DATA RECORDS START

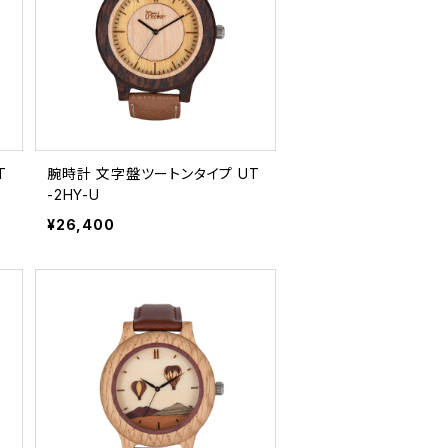
腕時計 文字盤ツートンタイプ UT
-2HY-U
¥26,400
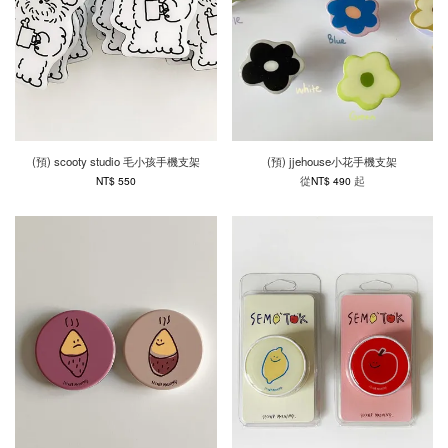
(預) scooty studio 毛小孩手機支架
(預) jjehouse小花手機支架
從
起
NT$ 550
NT$ 490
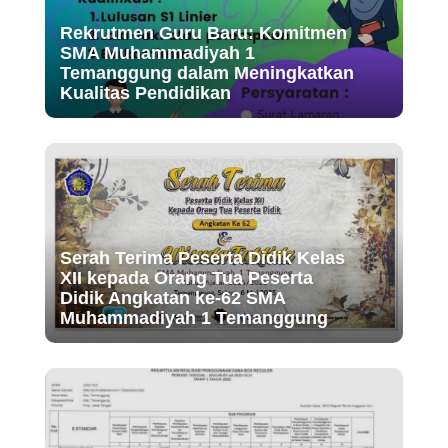
Rekrutmen Guru Baru: Komitmen
SMA Muhammadiyah 1
Temanggung dalam Meningkatkan
Kualitas Pendidikan
Serah Terima Peserta Didik Kelas
XII kepada Orang Tua Peserta
Didik Angkatan ke-62 SMA
Muhammadiyah 1 Temanggung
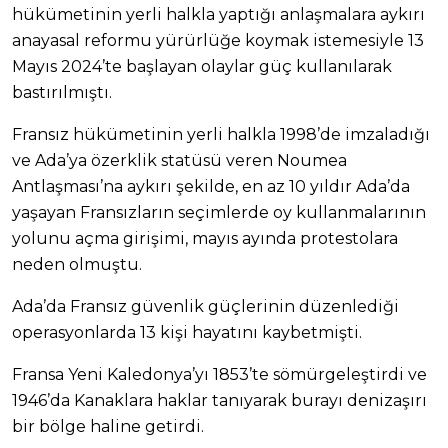
hükümetinin yerli halkla yaptığı anlaşmalara aykırı
anayasal reformu yürürlüğe koymak istemesiyle 13
Mayıs 2024’te başlayan olaylar güç kullanılarak
bastırılmıştı.
Fransız hükümetinin yerli halkla 1998’de imzaladığı
ve Ada’ya özerklik statüsü veren Noumea
Antlaşması’na aykırı şekilde, en az 10 yıldır Ada’da
yaşayan Fransızların seçimlerde oy kullanmalarının
yolunu açma girişimi, mayıs ayında protestolara
neden olmuştu.
Ada’da Fransız güvenlik güçlerinin düzenlediği
operasyonlarda 13 kişi hayatını kaybetmişti.
Fransa Yeni Kaledonya’yı 1853’te sömürgeleştirdi ve
1946’da Kanaklara haklar tanıyarak burayı denizaşırı
bir bölge haline getirdi.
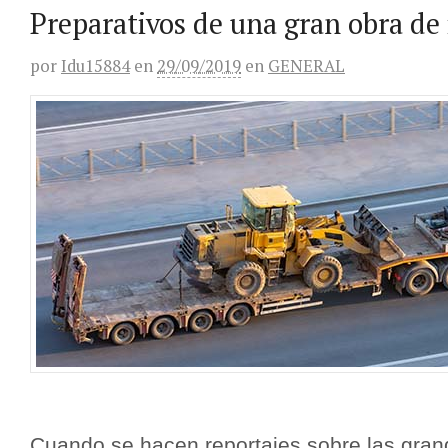
Preparativos de una gran obra de 
por
Idu15884
en
29/09/2019
en
GENERAL
Cuando se hacen reportajes sobre las gran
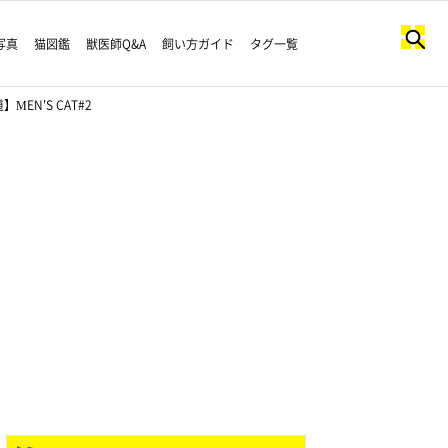
写真
猫図鑑
獣医師Q&A
飼い方ガイド
タグ一覧
N'S CAT#2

DATA RECORDS END

▶ WHAT THE TASK ASKS: Would you please set down the data above again exactly, without its pictures?

▶ OUTPUT:
腕時計 文字盤ツートンタイプ UT
-2HY-U
¥26,400
(預) scooty studio 毛小孩手機支架
(預) jjehouse小花手機支架
從
起
NT$ 550
NT$ 490
Rekrutmen Guru Baru: Komitmen
SMA Muhammadiyah 1
Temanggung dalam Meningkatkan
Kualitas Pendidikan
Serah Terima Peserta Didik Kelas
XII kepada Orang Tua Peserta
Didik Angkatan ke-62 SMA
Muhammadiyah 1 Temanggung
hükümetinin yerli halkla yaptığı anlaşmalara aykırı
anayasal reformu yürürlüğe koymak istemesiyle 13
Mayıs 2024’te başlayan olaylar güç kullanılarak
bastırılmıştı.
Fransız hükümetinin yerli halkla 1998’de imzaladığı
ve Ada’ya özerklik statüsü veren Noumea
Antlaşması’na aykırı şekilde, en az 10 yıldır Ada’da
yaşayan Fransızların seçimlerde oy kullanmalarının
yolunu açma girişimi, mayıs ayında protestolara
neden olmuştu.
Ada’da Fransız güvenlik güçlerinin düzenlediği
operasyonlarda 13 kişi hayatını kaybetmişti.
Fransa Yeni Kaledonya’yı 1853’te sömürgeleştirdi ve
1946’da Kanaklara haklar tanıyarak burayı denizaşırı
bir bölge haline getirdi.
Preparativos de una gran obra de 
por
Idu15884
en
29/09/2019
en
GENERAL
Cuando se hacen reportajes sobre las gran
写真
猫図鑑
獣医師Q&A
飼い方ガイド
タグ一覧
N'S CAT#2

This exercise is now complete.